ロイヤルスイートに感激
ロビーでホテル人事部能力開発室支配人の針辻真澄さん、広報担当の前原由季さんに迎えられた。まずは普段見ることのできないロイヤルスイートを特別に案内してもらった。
国賓級VIP専用で広さ843㎡。足を踏み入れた途端、「わー」「お城みたい」と、リポーター役の平野美優さん(外国語学部3年)と中野聡美さん(文学部2年)が歓声を上げる。1995年のAPEC大阪会議にあわせ、世界的なホテルデザイナー、ジョン・グラハム氏によりしつらえられたヨーロピアンクラシックの空間だ。インテリア、調度品などすべてが桁違い。「まるで映画の中に入った感じ」と2人は感激ひとしおの様子だった。
舌や美意識鍛える料理人
続いて藤田嗣治作「マドレーヌ」が飾られている29階の「レストラン シャンボール」へ。大きな窓越しに広がる街と眼下の堂島川、大阪湾や六甲、生駒の山並みも見渡せる。ディナータイム前の時間、料理長の豊田光浩さんに話を聞いた。

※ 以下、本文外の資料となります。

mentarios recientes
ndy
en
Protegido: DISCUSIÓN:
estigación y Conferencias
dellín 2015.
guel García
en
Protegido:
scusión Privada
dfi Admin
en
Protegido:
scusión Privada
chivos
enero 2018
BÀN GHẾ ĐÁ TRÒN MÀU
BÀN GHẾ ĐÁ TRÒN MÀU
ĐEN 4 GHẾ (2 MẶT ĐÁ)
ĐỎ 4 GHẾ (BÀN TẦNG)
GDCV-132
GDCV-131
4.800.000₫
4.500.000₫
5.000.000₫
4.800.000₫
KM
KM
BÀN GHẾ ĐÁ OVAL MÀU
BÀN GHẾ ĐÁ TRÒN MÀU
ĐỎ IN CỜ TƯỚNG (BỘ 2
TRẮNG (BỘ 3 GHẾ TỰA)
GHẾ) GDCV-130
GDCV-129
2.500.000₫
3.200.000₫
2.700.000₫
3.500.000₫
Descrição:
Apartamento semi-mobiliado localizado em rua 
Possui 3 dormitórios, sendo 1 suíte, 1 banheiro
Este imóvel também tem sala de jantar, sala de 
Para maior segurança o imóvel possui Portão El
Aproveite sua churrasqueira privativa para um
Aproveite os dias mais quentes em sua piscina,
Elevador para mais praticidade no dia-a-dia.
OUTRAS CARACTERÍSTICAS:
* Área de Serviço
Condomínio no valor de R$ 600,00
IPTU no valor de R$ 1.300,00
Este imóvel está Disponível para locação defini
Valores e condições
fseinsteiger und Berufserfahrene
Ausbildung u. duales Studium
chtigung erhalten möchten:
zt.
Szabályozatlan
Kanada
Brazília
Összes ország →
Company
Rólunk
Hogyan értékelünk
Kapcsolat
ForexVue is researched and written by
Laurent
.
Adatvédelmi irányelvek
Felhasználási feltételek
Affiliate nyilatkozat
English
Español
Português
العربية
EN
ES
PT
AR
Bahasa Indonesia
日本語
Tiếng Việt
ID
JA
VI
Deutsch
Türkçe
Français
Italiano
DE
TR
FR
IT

「オリジナリティーを打ち出せるもの作りの仕事に就きたくて、料理人になった」という。豊田さんは、伝統のあるホテルで自分らしい料理を生み出す難しさとやりがいについてふれ、「舌はもちろん、生活全般において美意識を鍛えなさい」と指導されたことなどを語った。顧客の味の好みやアレルギーをデータ管理し、次の予約時に生かしているという話に、「細やかですね」と感心する中野さん。
レストランでの楽しみ方については「野菜一つとっても産地や土など素材ごと、また調理法によって味は違います。お店に行った時は従業員と仲良くなると、食事も楽しくなると思います」と話した。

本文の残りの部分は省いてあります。